**WHAT YOU HAVE TO DO**
Retype all of the data without changing a single word.

[SOURCE MATERIAL — start]

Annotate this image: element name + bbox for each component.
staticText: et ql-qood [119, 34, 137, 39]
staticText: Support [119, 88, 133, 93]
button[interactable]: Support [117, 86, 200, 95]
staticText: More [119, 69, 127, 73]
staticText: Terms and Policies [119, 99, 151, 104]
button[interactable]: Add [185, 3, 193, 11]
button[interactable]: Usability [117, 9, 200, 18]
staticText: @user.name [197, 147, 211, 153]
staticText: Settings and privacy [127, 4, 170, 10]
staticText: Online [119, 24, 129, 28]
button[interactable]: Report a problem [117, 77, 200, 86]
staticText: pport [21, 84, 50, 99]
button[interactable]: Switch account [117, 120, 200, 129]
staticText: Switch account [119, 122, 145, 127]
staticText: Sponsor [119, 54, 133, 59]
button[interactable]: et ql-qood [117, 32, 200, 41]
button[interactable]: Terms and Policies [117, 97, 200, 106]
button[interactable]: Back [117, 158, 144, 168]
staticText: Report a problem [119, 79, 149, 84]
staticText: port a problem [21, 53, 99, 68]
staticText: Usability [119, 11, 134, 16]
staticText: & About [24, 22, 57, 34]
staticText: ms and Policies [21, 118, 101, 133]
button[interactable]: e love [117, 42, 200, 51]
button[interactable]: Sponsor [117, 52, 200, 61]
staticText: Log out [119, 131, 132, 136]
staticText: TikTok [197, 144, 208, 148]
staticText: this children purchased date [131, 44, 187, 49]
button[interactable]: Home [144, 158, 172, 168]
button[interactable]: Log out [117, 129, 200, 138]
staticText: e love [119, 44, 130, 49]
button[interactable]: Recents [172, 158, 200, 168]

[SOURCE MATERIAL — finish]

**EXPECTED ANSWER**
Annotate this image: element name + bbox for each component.
staticText: et ql-qood [119, 34, 137, 39]
staticText: Support [119, 88, 133, 93]
button[interactable]: Support [117, 86, 200, 95]
staticText: More [119, 69, 127, 73]
staticText: Terms and Policies [119, 99, 151, 104]
button[interactable]: Add [185, 3, 193, 11]
button[interactable]: Usability [117, 9, 200, 18]
staticText: @user.name [197, 147, 211, 153]
staticText: Settings and privacy [127, 4, 170, 10]
staticText: Online [119, 24, 129, 28]
button[interactable]: Report a problem [117, 77, 200, 86]
staticText: pport [21, 84, 50, 99]
button[interactable]: Switch account [117, 120, 200, 129]
staticText: Switch account [119, 122, 145, 127]
staticText: Sponsor [119, 54, 133, 59]
button[interactable]: et ql-qood [117, 32, 200, 41]
button[interactable]: Terms and Policies [117, 97, 200, 106]
button[interactable]: Back [117, 158, 144, 168]
staticText: Report a problem [119, 79, 149, 84]
staticText: port a problem [21, 53, 99, 68]
staticText: Usability [119, 11, 134, 16]
staticText: & About [24, 22, 57, 34]
staticText: ms and Policies [21, 118, 101, 133]
button[interactable]: e love [117, 42, 200, 51]
button[interactable]: Sponsor [117, 52, 200, 61]
staticText: Log out [119, 131, 132, 136]
staticText: TikTok [197, 144, 208, 148]
staticText: this children purchased date [131, 44, 187, 49]
button[interactable]: Home [144, 158, 172, 168]
button[interactable]: Log out [117, 129, 200, 138]
staticText: e love [119, 44, 130, 49]
button[interactable]: Recents [172, 158, 200, 168]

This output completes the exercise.